Complex Systems

Dynamic Neighborhood Structures in Parallel Evolution Strategies Download PDF

Klaus Weinert
Electronic mail address: weinert@isf.mb.uni-dortmund.de.
Department of Machining Technology,
University of Dortmund,
44221 Dortmund, Germany

Jörn Mehnen
Electronic mail address: mehnen@isf.mb.uni-dortmund.de.
Department of Machining Technology,
University of Dortmund,
44221 Dortmund, Germany

Günter Rudolph
Electronic mail address: rudolph@LS11.cs.uni-dortmund.de.
Department of Computer Science,
University of Dortmund,
44221 Dortmund, Germany

Abstract

Parallelizing is a straightforward approach to reduce the total computation time of evolutionary algorithms.

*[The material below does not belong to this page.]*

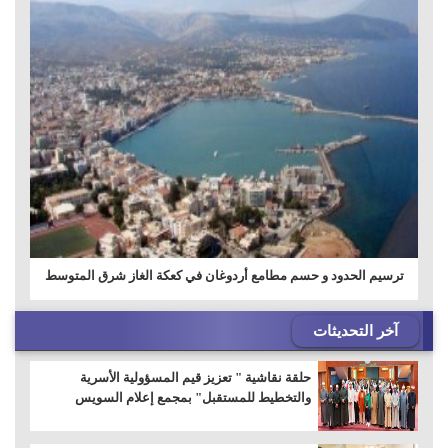
ترسيم الحدود و حسم مطامع أردوغان في كعكة الغاز شرق المتوسط
آخر التحديثات
حلقة نقاشية " تعزيز قيم المسؤولية الأسرية
والتخطيط للمستقبل" بمجمع إعلام السويس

Finding an appropriate communication network within spatially structured populations for improving convergence speed and convergence probability is a difficult task. A new method that uses a dynamic communication scheme in an evolution strategy will be compared with conventional static and dynamic approaches. The communication structure is based on a so-called diffusion model approach. The links between adjacent individuals are dynamically chosen according to deterministic or probabilistic rules. Due to self-organization effects, efficient and stable communication structures are established that perform robustly and quickly on a multimodal test function.